World Youth Day 1985
- Date: March 30, 1985 – March 31, 1985
- Location: Rome, Italy;
- Type: Youth festival
- Theme: Christus pax nostra
- Organised by: Catholic Church
- Participants: Pope John Paul II
- Previous: 1984 Youth Jubilee
- Next: 1987 Buenos Aires

= World Youth Day 1985 =

International Catholic youth event

World Youth Day 1985 (Giornata mondiale della gioventù 1985) was a meeting on the occasion of the International Youth Year held in Rome on March 30 and 31 1985 and it was the second great international meeting promoted by the Catholic Church and later named World Youth Day. This was considered the birth of these events, which would begin to be called of this way on the next year.

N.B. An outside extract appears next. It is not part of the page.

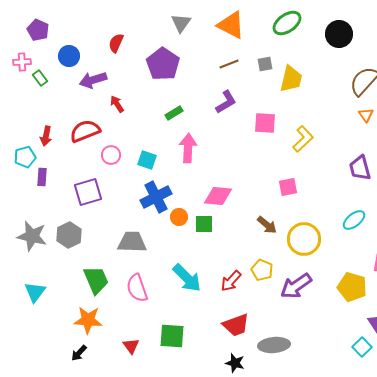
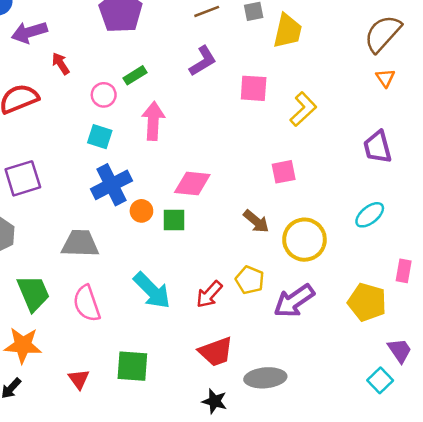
pink circle: (111, 155) -> (104, 95), moved

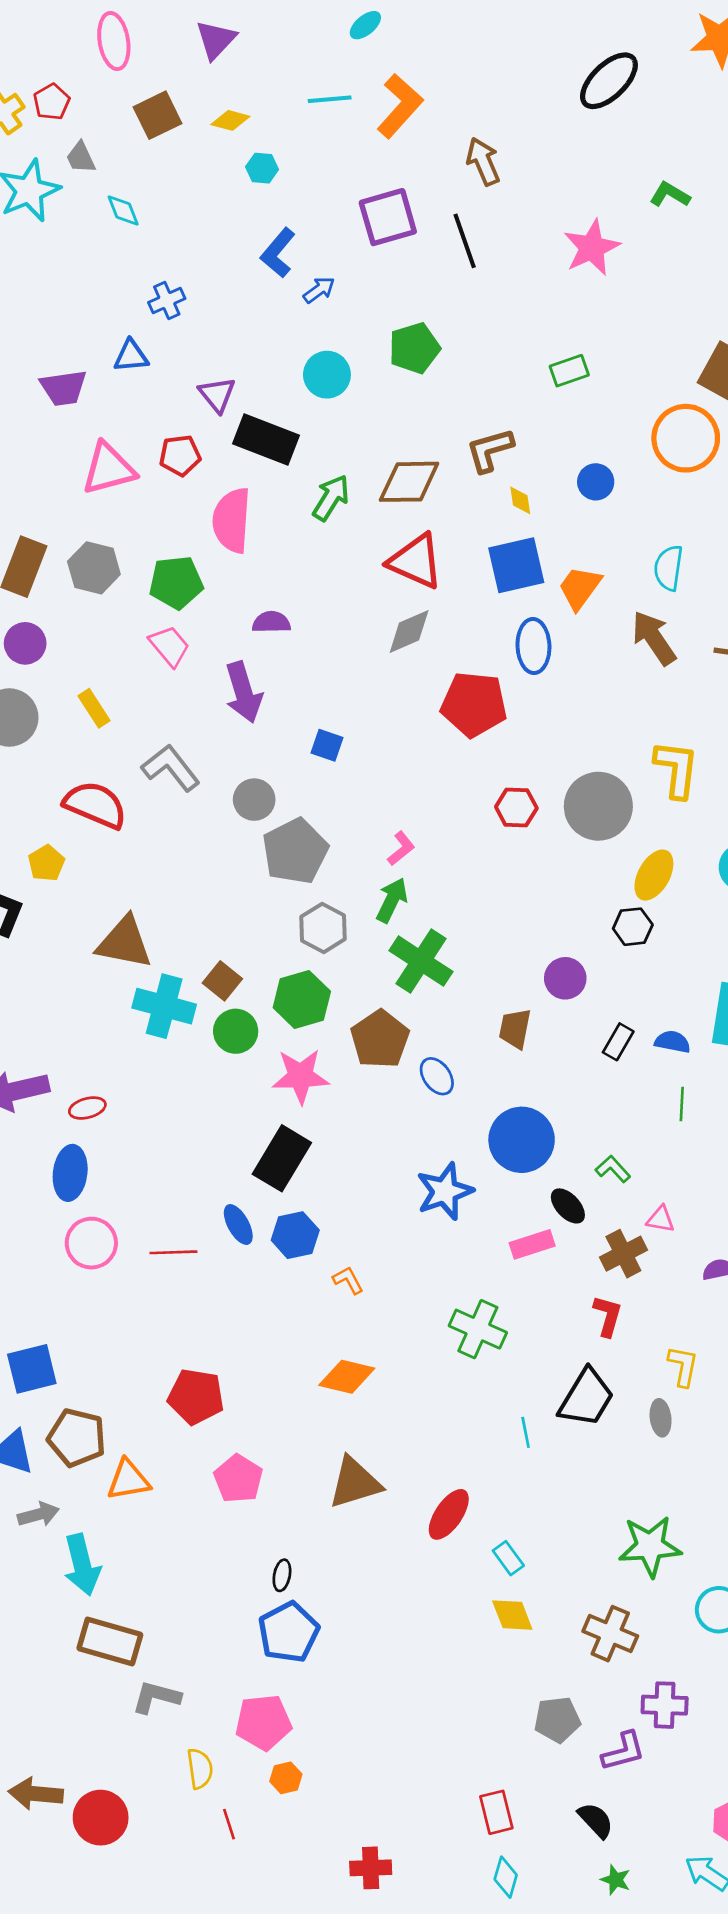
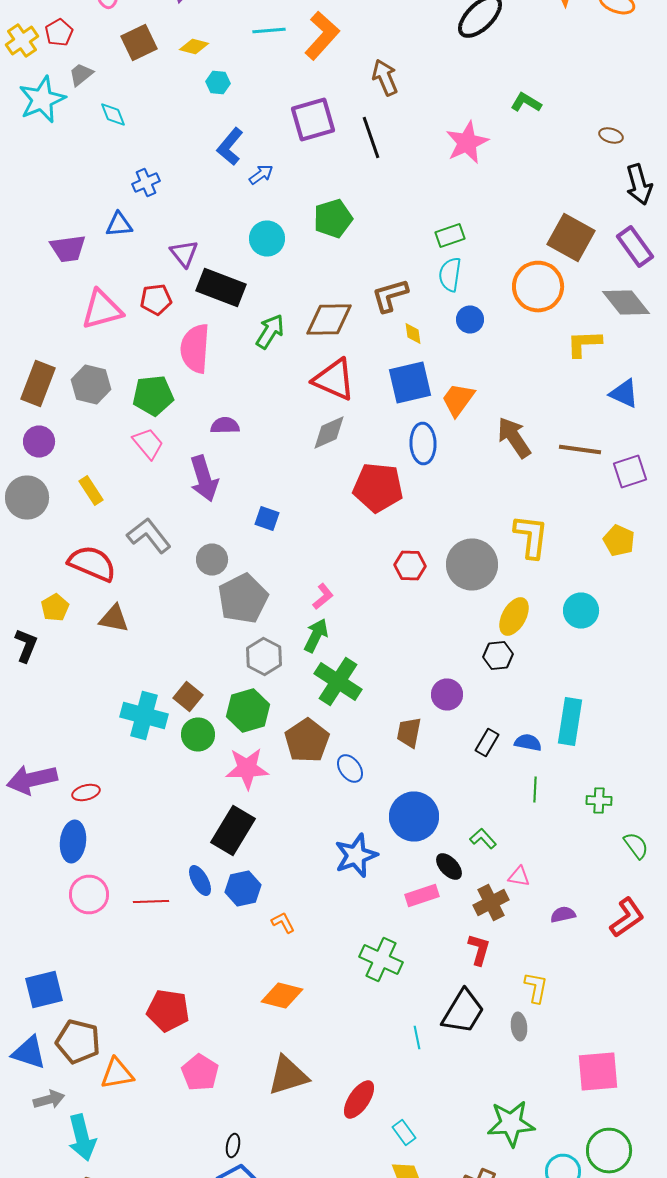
gray trapezoid: (81, 158) -> (81, 74), turned 76
cyan semicircle: (669, 568) -> (450, 274), moved
brown triangle: (124, 943) -> (114, 618), moved, size x0.7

After the Youth Jubilee celebrated in Rome the year before on the occasion of the Holy Year, Pope John Paul II organized a youth gathering for Palm Sunday in 1985 coinciding with the International Youth Year proclaimed by the UN.

==Before the event==
Before the young people arrived in Rome, the Pope issued on December 8, 1984, a message for the World Day of Peace devoted to the young. Then John Paul II invited the youth to Palm Sunday to Rome for the World Youth Meeting. The Pope chose Palm Sunday as the date of the meeting because in the previous year, just on Palm Sunday, the Catholic Church celebrated the Jubilee of the Youth, celebrated on the occasion of the Holy Year 1983/1984 (1950 anniversary of the death and resurrection of Jesus Christ).

==The program==
===Saturday 30 March===
The Pope met the young Catholics for the first time in Archbasilica of St. John Lateran at 5:00 pm. The slogan of this great meeting were the words: May you know how to realize the hope that is in you (1 Peter 3:15).

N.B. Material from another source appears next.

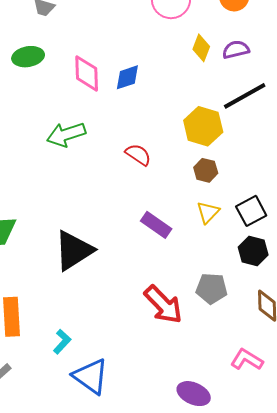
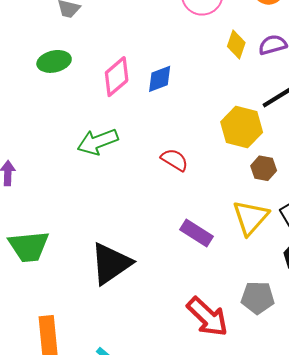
pink diamond: (87, 73) -> (117, 77), turned 54
brown hexagon: (206, 170) -> (264, 168), moved
yellow triangle: (208, 212) -> (251, 218), size x1.5

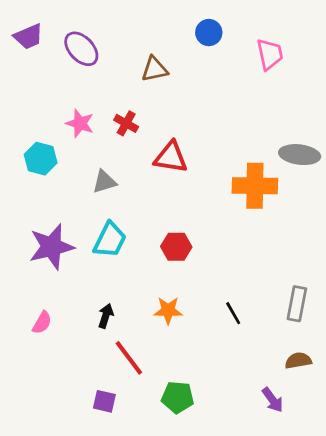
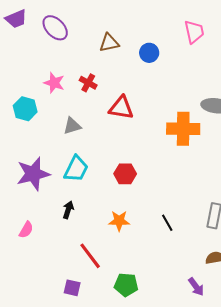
blue circle: (209, 33) -> (149, 53), moved
black arrow: (106, 316) -> (68, 210), moved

During this meeting the apostolic letter "To the young people of the world", written by the Pope for the occasion, was presented firstly to those present. During the following night, there was the possibility for young people to watch in eucharistic adoration at some churches in the city.

===Sunday, March 31===
The following morning, starting at 6:00 WYD participants formed three parades, which joined at Via della Conciliazione to reach St. Peter's Square together - where the final mass would be celebrated. The sources attest in the morning the presence of about 250,000/ 300,000 people from 70 countries, mostly Italians; but there were about twenty thousand Spaniards and five thousand pilgrims from Eastern European countries (primarily Poland, Yugoslavia and Hungary). Young people from Alaska, Lebanon were also present in Rome, as also from Africa and the Far East. Also noteworthy are the presence of other Christian confessions (especially English Protestants), and even non-Christians (including four hundred Japanese Buddhists).

==The event==
Although it is not a real WYJ (it is considered a sort of "zero edition"), this meeting has some traits that will characterize all future international events of WYD: for example, participants are given a "pilgrim's bag" and a cap with the logo of the day; for hospitality to pilgrims a network of accommodation facilities in the area is activated; an anthem is composed for the occasion.

==The anthem==
The song "Resta qui com noi" by the musical group Gen Rosso (texts by V. Ciprì and music by B. Enderle) was composed for the gathering and inaugurated the tradition of adopting an official anthem for each World Youth Day.

==The establishment of WYDs==
Given the success of the day, the Pope on next December 20 officially proclaimed the establishment of the World Youth Days, which will be held every year in all the dioceses of the world on Palm Sunday (in 1986 it would be called the alternation on two-year cycle diocesan editions and world editions in a city selected by the
Pontifical Council for the Laity).
John Paul II after World Youth Meeting in Rome decided to announce World Youth Day in 1986.